I have not been looking forward to my birthday this year. If I’m honest
it’s been a shadow hanging over me for the past few years as I’ve got
ever closer to the big 4-0. It doesn’t matter how many times I have told
myself, or others have told me, that a day or a number doesn’t make a
difference. I know in my head that it doesn’t, but in my heart I didn’t want to turn 40 without at least being pregnant. 40 just feels significant.
It is the age after which the chances of a successful pregnancy fall even lower. My biological clock has always been against me, considering I didn’t meet my husband until I was 35, so this is hardly a surprise or news to me.
I keep saying that I trust that God is in control, and that biological clocks and statistics aren’t an obstacle to Him … but how much do I actually believe that? My reluctance to turn 40 suggests I put more weight in the statistics than I do in my creator.
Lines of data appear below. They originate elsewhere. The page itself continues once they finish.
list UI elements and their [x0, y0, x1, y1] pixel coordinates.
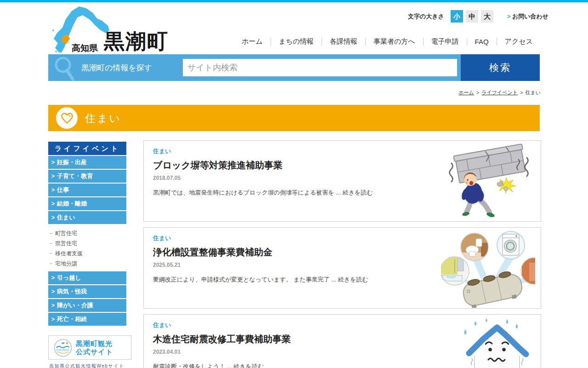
article-card-septic-tank[interactable]: 住まい 浄化槽設置整備事業費補助金 2025.05.21 要綱改正により、申請様… — [143, 227, 541, 309]
nav-item-home[interactable]: ホーム — [234, 37, 271, 46]
sidebar-subitem-label: 移住者支援 — [55, 250, 83, 257]
chevron-right-icon: > — [51, 159, 55, 166]
article-excerpt-text: 黒潮町では、地震発生時におけるブロック塀の倒壊等による被害を ... — [153, 189, 341, 196]
crying-house-illustration — [463, 317, 531, 368]
sidebar-housing-submenu: −町営住宅 −県営住宅 −移住者支援 −宅地分譲 — [49, 228, 126, 269]
page: { "brand": { "prefecture": "高知県", "town"… — [0, 0, 588, 368]
nav-item-business[interactable]: 事業者の方へ — [366, 37, 423, 46]
septic-tank-illustration — [441, 230, 535, 308]
sidebar-item-label: 障がい・介護 — [57, 302, 93, 309]
search-input[interactable] — [183, 59, 457, 76]
tourism-banner-line2: 公式サイト — [76, 348, 113, 356]
read-more-link[interactable]: 続きを読む — [338, 276, 368, 283]
search-icon — [52, 55, 78, 82]
font-size-large-button[interactable]: 大 — [481, 10, 493, 23]
breadcrumb-separator: > — [476, 90, 479, 95]
chevron-right-icon: > — [51, 214, 55, 221]
breadcrumb-current: 住まい — [525, 90, 541, 95]
banner-icon-circle — [56, 107, 78, 129]
search-button[interactable]: 検索 — [461, 54, 540, 81]
sidebar-subitem-land[interactable]: −宅地分譲 — [49, 259, 126, 269]
nav-item-departments[interactable]: 各課情報 — [322, 37, 365, 46]
sidebar-group-bottom: >引っ越し >病気・怪我 >障がい・介護 >死亡・相続 — [48, 271, 126, 326]
article-card-block-wall[interactable]: 住まい ブロック塀等対策推進補助事業 2018.07.05 黒潮町では、地震発生… — [143, 140, 541, 222]
sidebar-item-moving[interactable]: >引っ越し — [48, 271, 126, 284]
sidebar-item-illness[interactable]: >病気・怪我 — [48, 285, 126, 298]
sidebar-item-childcare[interactable]: >子育て・教育 — [48, 170, 126, 183]
chevron-right-icon: > — [51, 187, 55, 193]
heart-icon — [60, 112, 74, 125]
sidebar-item-label: 引っ越し — [57, 274, 81, 281]
chevron-right-icon: > — [51, 302, 55, 309]
article-excerpt-text: 耐震診断・改修をしよう！ ... — [153, 363, 232, 368]
dash-icon: − — [49, 230, 52, 236]
read-more-link[interactable]: 続きを読む — [233, 363, 264, 368]
nav-item-faq[interactable]: FAQ — [467, 38, 497, 46]
top-accent-strip — [0, 0, 588, 2]
sidebar-life-event-menu: ライフイベント >妊娠・出産 >子育て・教育 >仕事 >結婚・離婚 >住まい −… — [48, 142, 126, 368]
sidebar-item-label: 仕事 — [57, 186, 69, 193]
dash-icon: − — [49, 250, 52, 257]
logo-prefecture-text: 高知県 — [72, 42, 98, 54]
sidebar-item-housing[interactable]: >住まい — [48, 211, 126, 224]
logo-town-text: 黒潮町 — [104, 28, 169, 55]
tourism-site-banner[interactable]: KUROSHIO 黒潮町観光 公式サイト — [48, 335, 131, 360]
article-excerpt-text: 要綱改正により、申請様式が変更となっています。 また事業完了 ... — [153, 276, 336, 283]
sidebar-header: ライフイベント — [48, 142, 126, 155]
article-list: 住まい ブロック塀等対策推進補助事業 2018.07.05 黒潮町では、地震発生… — [143, 140, 541, 368]
font-size-small-button[interactable]: 小 — [451, 10, 463, 23]
collapsing-block-wall-illustration — [446, 144, 535, 218]
dash-icon: − — [49, 240, 52, 247]
sidebar-item-disability-care[interactable]: >障がい・介護 — [48, 299, 126, 312]
site-logo[interactable]: 高知県 黒潮町 — [51, 4, 194, 54]
breadcrumb-separator: > — [520, 90, 523, 95]
chevron-right-icon: > — [507, 13, 510, 20]
contact-link[interactable]: > お問い合わせ — [507, 12, 548, 21]
sidebar-subitem-pref-housing[interactable]: −県営住宅 — [49, 238, 126, 248]
sidebar-item-work[interactable]: >仕事 — [48, 184, 126, 196]
article-card-seismic-retrofit[interactable]: 住まい 木造住宅耐震改修工事費補助事業 2023.04.01 耐震診断・改修をし… — [143, 314, 541, 368]
read-more-link[interactable]: 続きを読む — [343, 189, 373, 196]
sidebar-item-label: 子育て・教育 — [57, 172, 93, 179]
nav-item-e-apply[interactable]: 電子申請 — [424, 37, 467, 46]
tourism-site-caption: 高知県公式観光情報Webサイト — [48, 363, 126, 368]
chevron-right-icon: > — [51, 201, 55, 207]
chevron-right-icon: > — [51, 275, 55, 281]
sidebar-item-label: 死亡・相続 — [57, 316, 87, 322]
sidebar-item-marriage[interactable]: >結婚・離婚 — [48, 197, 126, 210]
sidebar-subitem-label: 県営住宅 — [55, 240, 77, 247]
breadcrumb-home[interactable]: ホーム — [458, 90, 474, 95]
contact-link-label: お問い合わせ — [512, 12, 548, 21]
page-title: 住まい — [85, 111, 121, 126]
font-size-medium-button[interactable]: 中 — [466, 10, 478, 23]
svg-text:KUROSHIO: KUROSHIO — [57, 349, 70, 351]
chevron-right-icon: > — [51, 316, 55, 322]
tourism-site-banner-text: 黒潮町観光 公式サイト — [76, 339, 113, 356]
font-size-widget: 文字の大きさ 小 中 大 > お問い合わせ — [408, 10, 548, 23]
tourism-banner-line1: 黒潮町観光 — [76, 339, 113, 348]
nav-item-access[interactable]: アクセス — [497, 37, 541, 46]
sidebar-item-death-inheritance[interactable]: >死亡・相続 — [48, 313, 126, 326]
sidebar-item-label: 病気・怪我 — [57, 288, 87, 295]
breadcrumb: ホーム>ライフイベント>住まい — [458, 89, 541, 96]
breadcrumb-life-event[interactable]: ライフイベント — [481, 90, 518, 95]
sidebar-subitem-town-housing[interactable]: −町営住宅 — [49, 228, 126, 238]
chevron-right-icon: > — [51, 288, 55, 295]
chevron-right-icon: > — [51, 173, 55, 179]
sidebar-subitem-label: 町営住宅 — [55, 230, 77, 236]
main-navigation: ホーム まちの情報 各課情報 事業者の方へ 電子申請 FAQ アクセス — [234, 36, 541, 47]
sidebar-subitem-label: 宅地分譲 — [55, 260, 77, 267]
kuroshio-tourism-logo-icon: KUROSHIO — [54, 339, 72, 357]
search-lead-text: 黒潮町の情報を探す — [81, 63, 152, 73]
sidebar-subitem-migration[interactable]: −移住者支援 — [49, 248, 126, 259]
sidebar-item-label: 妊娠・出産 — [57, 159, 87, 166]
nav-item-town-info[interactable]: まちの情報 — [271, 37, 322, 46]
sidebar-item-label: 結婚・離婚 — [57, 200, 87, 207]
sidebar-item-pregnancy[interactable]: >妊娠・出産 — [48, 156, 126, 169]
font-size-label: 文字の大きさ — [408, 12, 444, 21]
sidebar-item-label: 住まい — [57, 214, 75, 221]
site-search-band: 黒潮町の情報を探す 検索 — [48, 54, 540, 81]
dash-icon: − — [49, 260, 52, 267]
page-title-banner: 住まい — [48, 105, 540, 131]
So it was with a reluctant heart that I counted the months towards my 40th. By spring I knew that I wouldn’t be a Mum in my 30s but I kept hoping and praying that I would be pregnant by the big day. I clearly heard God tell me not to worry about milestones so I tried not to, I stopped counting the months to my birthday and tried to look forward to it. Yet it hung there, in the shadows, a day that should be celebrated but in truth one that I was dreading.
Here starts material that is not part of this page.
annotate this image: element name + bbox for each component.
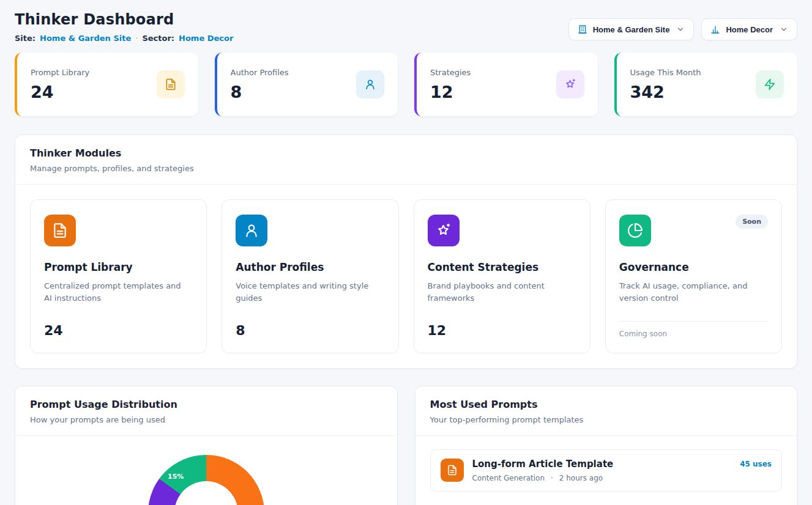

I didn’t want a party as I wasn’t in the mood for celebrating it, and was worried I would cry, but I still wanted to mark the day and to give myself something to look forward to. We planned a lovely weekend away in a rustic chalet, by a lake with our own private dock. In the end it was perfect. I will say now that I had a lovely birthday, I felt loved and cared for and no different from 39 years and 364 days old! We hiked and we relaxed, we had a massage in the chalet and read our books by the lake. We explored the local farmer’s market, enjoyed the sauna and hot tub and ate good food. It was special and memorable.
My period also came. I cried. In fact I sobbed. It felt so unfair, like a cruel joke. I knew it was a possibility, of course I did. I had also hoped that this time, this birthday, I would finally get the gift I’ve been wanting for so long … the gift of a positive pregnancy test. At the very least could it not have come a few days either side of my actual birthday? I railed against God. I kept asking why. Why today? Why was this his gift to me?
My husband told me that I could see it as a gift – a reminder that I am still able to have children. My menstrual cycle is still regular, I haven’t reached menopause, there is no biological reason why I can’t conceive and have healthy children. I didn’t want to hear that then. I was upset and angry. Nevertheless I keep coming back to these words and realize that they are true. I’ve started to give thanks for my regular cycle, and for this reminder on the day I hit the big milestone, that it’s all about perspective. I can choose to complain and be sad and angry. Or I can choose to celebrate that I still have the chance. I can choose to trust God and His power. He knitted me together in my mother’s womb, and He can open up my womb and knit my child together, in His timing and His way. I choose to trust and I choose to hope. And I choose to celebrate.